### What to do
In the data below, reproduce everything exactly except the images.

### Data extracts
◆ ◆ ◆ ◆ ◆
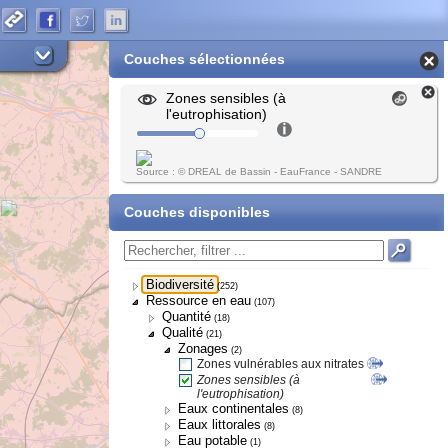
Couches sélectionnées
Zones sensibles (à
l'eutrophisation)
Source : © DREAL de Bassin - EauFrance - SANDRE
Couches disponibles
Biodiversité
(252)
Ressource en eau
(107)
Quantité
(18)
Qualité
(21)
Zonages
(2)
Zones vulnérables aux nitrates
Zones sensibles (à
l'eutrophisation)
Eaux continentales
(8)
Eaux littorales
(8)
Eau potable
(1)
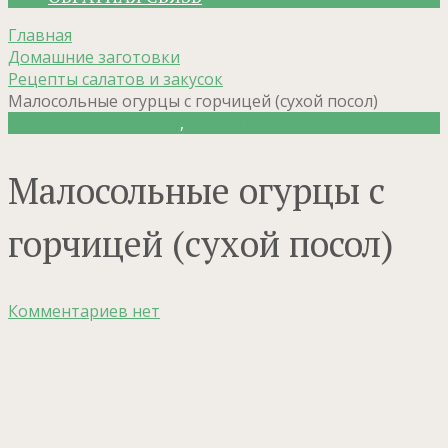
Главная
Домашние заготовки
Рецепты салатов и закусок
Малосольные огурцы с горчицей (сухой посол)
Домашние заготовки
,
Рецепты салатов и закусок
Малосольные огурцы с
горчицей (сухой посол)
Комментариев нет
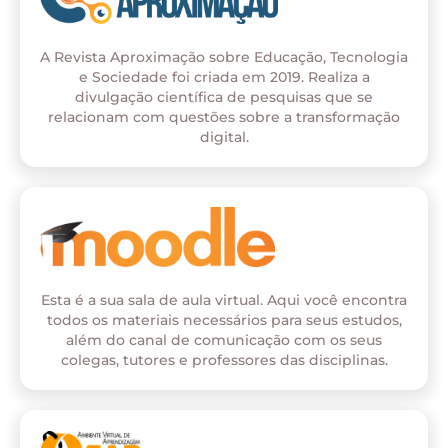
A Revista Aproximação sobre Educação, Tecnologia
e Sociedade foi criada em 2019. Realiza a
divulgação científica de pesquisas que se
relacionam com questões sobre a transformação
digital.
Esta é a sua sala de aula virtual. Aqui você encontra
todos os materiais necessários para seus estudos,
além do canal de comunicação com os seus
colegas, tutores e professores das disciplinas.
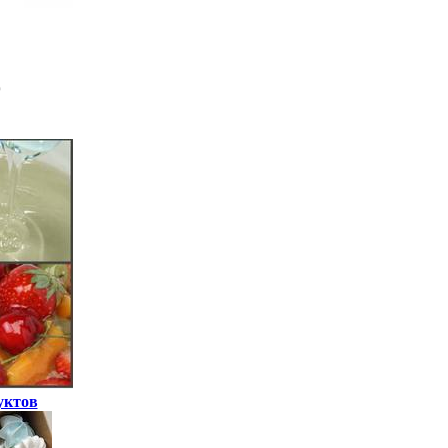
уктов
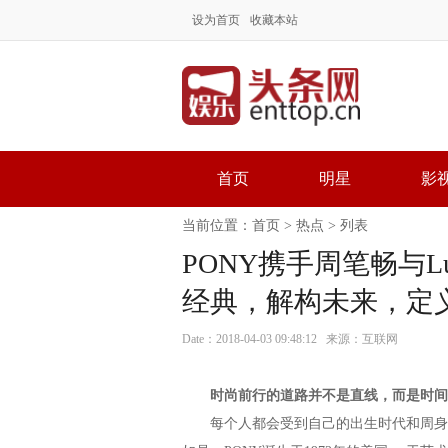
设为首页
收藏本站
首页
明星
影
当前位置：
首页
>
热点
> 列表
PONY携手周笔畅与Lu
经典，解构未来，定
Date：2018-04-03 09:48:12 来源：互联网
时尚前行的道路并不是直线，而是时间
每个人都会受到自己的出生时代和周身环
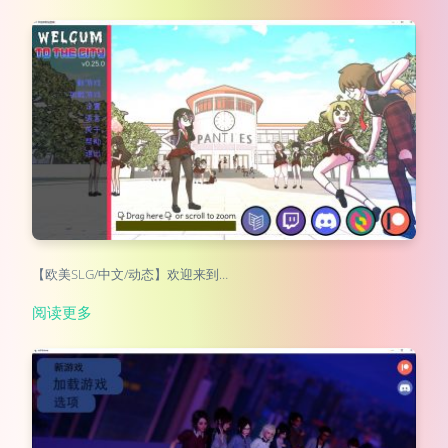
【欧美SLG/中文/动态】欢迎来到…
阅读更多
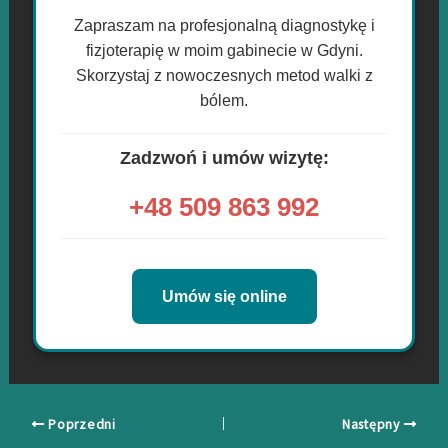
Zapraszam na profesjonalną diagnostykę i
fizjoterapię w moim gabinecie w Gdyni.
Skorzystaj z nowoczesnych metod walki z
bólem.
Zadzwoń i umów wizytę:
+48 509 863 992
Umów się online
Poprzedni
Następny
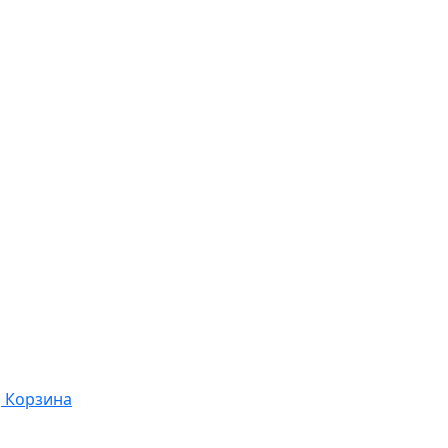
Корзина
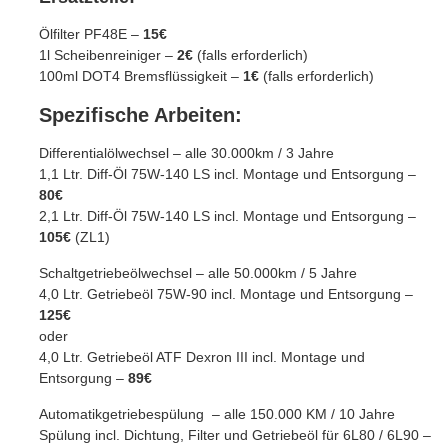
Ölfilter PF48E –
15€
1l Scheibenreiniger –
2€
(falls erforderlich)
100ml DOT4 Bremsflüssigkeit –
1€
(falls erforderlich)
Spezifische Arbeiten:
Differentialölwechsel – alle 30.000km / 3 Jahre
1,1 Ltr. Diff-Öl 75W-140 LS incl. Montage und Entsorgung –
80€
2,1 Ltr. Diff-Öl 75W-140 LS incl. Montage und Entsorgung –
105€
(ZL1)
Schaltgetriebeölwechsel – alle 50.000km / 5 Jahre
4,0 Ltr. Getriebeöl 75W-90 incl. Montage und Entsorgung –
125€
oder
4,0 Ltr. Getriebeöl ATF Dexron III incl. Montage und
Entsorgung –
89€
Automatikgetriebespülung – alle 150.000 KM / 10 Jahre
Spülung incl. Dichtung, Filter und Getriebeöl für 6L80 / 6L90 –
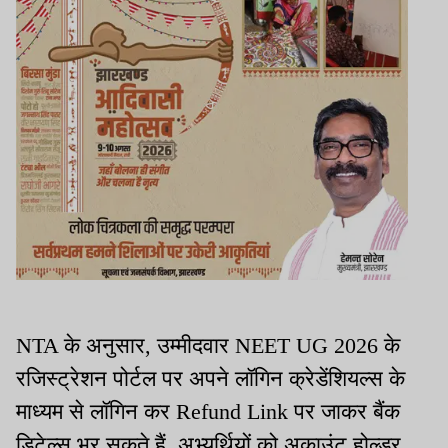
NTA के अनुसार, उम्मीदवार NEET UG 2026 के
रजिस्ट्रेशन पोर्टल पर अपने लॉगिन क्रेडेंशियल्स के
माध्यम से लॉगिन कर Refund Link पर जाकर बैंक
डिटेल्स भर सकते हैं. अभ्यर्थियों को अकाउंट होल्डर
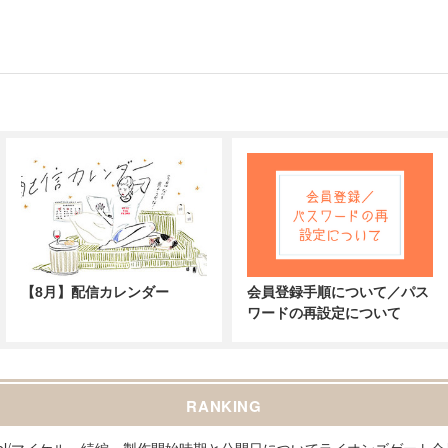
【8月】配信カレンダー
会員登録手順について／パス
ワードの再設定について
RANKING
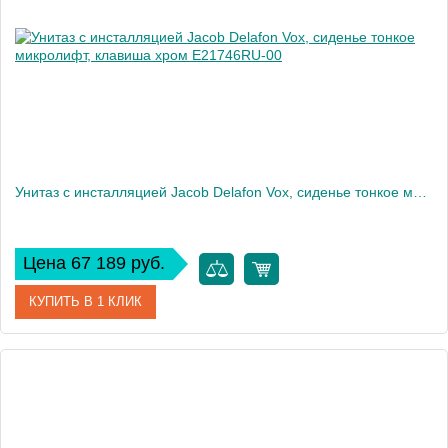
Высота, см
113
Вес, кг
40
Унитаз c инсталляцией Jacob Delafon Vox, сиденье тонкое микролифт, клавиша хром E21746RU-00
Цена 67 189 руб.
КУПИТЬ В 1 КЛИК
Артикул
E21746RU-00
Производитель
Jacob Delafon
Высота, см
32,5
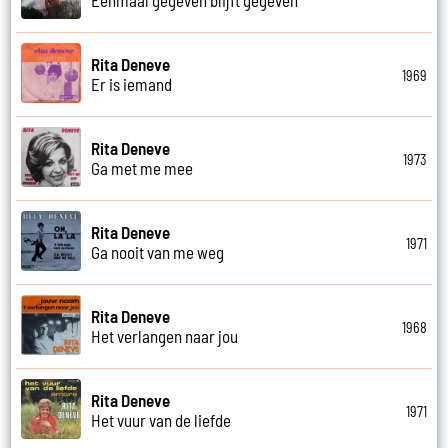
Eenmaal gegeven blijft gegeven
Rita Deneve
1969
Er is iemand
Rita Deneve
1973
Ga met me mee
Rita Deneve
1971
Ga nooit van me weg
Rita Deneve
1968
Het verlangen naar jou
Rita Deneve
1971
Het vuur van de liefde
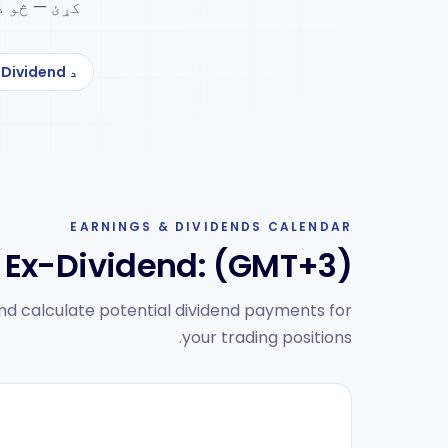
کړئ — څو د
د Ex-Dividend جدول
EARNINGS & DIVIDENDS CALENDAR
Ex-Dividend:
(GMT+3)
d calculate potential dividend payments for
your trading positions.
◆ ◆ ◆ ◆ ◆
### Answer section
Couches sélectionnées
Zones sensibles (à
l'eutrophisation)
Source : © DREAL de Bassin - EauFrance - SANDRE
Couches disponibles
Biodiversité
(252)
Ressource en eau
(107)
Quantité
(18)
Qualité
(21)
Zonages
(2)
Zones vulnérables aux nitrates
Zones sensibles (à
l'eutrophisation)
Eaux continentales
(8)
Eaux littorales
(8)
Eau potable
(1)
Главная
Домашние заготовки
Рецепты салатов и закусок
Малосольные огурцы с горчицей (сухой посол)
Домашние заготовки
,
Рецепты салатов и закусок
Малосольные огурцы с
горчицей (сухой посол)
Комментариев нет
A Revista Aproximação sobre Educação, Tecnologia
e Sociedade foi criada em 2019. Realiza a
divulgação científica de pesquisas que se
relacionam com questões sobre a transformação
digital.
Esta é a sua sala de aula virtual. Aqui você encontra
todos os materiais necessários para seus estudos,
além do canal de comunicação com os seus
colegas, tutores e professores das disciplinas.
уктов
设为首页
收藏本站
首页
明星
影
当前位置：
首页
>
热点
> 列表
PONY携手周笔畅与Lu
经典，解构未来，定
Date：2018-04-03 09:48:12 来源：互联网
时尚前行的道路并不是直线，而是时间
每个人都会受到自己的出生时代和周身环
【欧美SLG/中文/动态】欢迎来到…
阅读更多
Zapraszam na profesjonalną diagnostykę i
fizjoterapię w moim gabinecie w Gdyni.
Skorzystaj z nowoczesnych metod walki z
bólem.
Zadzwoń i umów wizytę:
+48 509 863 992
Umów się online
Poprzedni
Następny
Корзина
Ölfilter PF48E –
15€
1l Scheibenreiniger –
2€
(falls erforderlich)
100ml DOT4 Bremsflüssigkeit –
1€
(falls erforderlich)
Spezifische Arbeiten:
Differentialölwechsel – alle 30.000km / 3 Jahre
1,1 Ltr. Diff-Öl 75W-140 LS incl. Montage und Entsorgung –
80€
2,1 Ltr. Diff-Öl 75W-140 LS incl. Montage und Entsorgung –
105€
(ZL1)
Schaltgetriebeölwechsel – alle 50.000km / 5 Jahre
4,0 Ltr. Getriebeöl 75W-90 incl. Montage und Entsorgung –
125€
oder
4,0 Ltr. Getriebeöl ATF Dexron III incl. Montage und
Entsorgung –
89€
Automatikgetriebespülung – alle 150.000 KM / 10 Jahre
Spülung incl. Dichtung, Filter und Getriebeöl für 6L80 / 6L90 –
NTA के अनुसार, उम्मीदवार NEET UG 2026 के
रजिस्ट्रेशन पोर्टल पर अपने लॉगिन क्रेडेंशियल्स के
माध्यम से लॉगिन कर Refund Link पर जाकर बैंक
डिटेल्स भर सकते हैं. अभ्यर्थियों को अकाउंट होल्डर
【8月】配信カレンダー
会員登録手順について／パス
ワードの再設定について
RANKING
Высота, см
113
Вес, кг
40
Унитаз c инсталляцией Jacob Delafon Vox, сиденье тонкое микролифт, клавиша хром E21746RU-00
Цена 67 189 руб.
КУПИТЬ В 1 КЛИК
Артикул
E21746RU-00
Производитель
Jacob Delafon
Высота, см
32,5
Eenmaal gegeven blijft gegeven
Rita Deneve
1969
Er is iemand
Rita Deneve
1973
Ga met me mee
Rita Deneve
1971
Ga nooit van me weg
Rita Deneve
1968
Het verlangen naar jou
Rita Deneve
1971
Het vuur van de liefde
کړئ — څو د
د Ex-Dividend جدول
EARNINGS & DIVIDENDS CALENDAR
Ex-Dividend:
(GMT+3)
d calculate potential dividend payments for
your trading positions.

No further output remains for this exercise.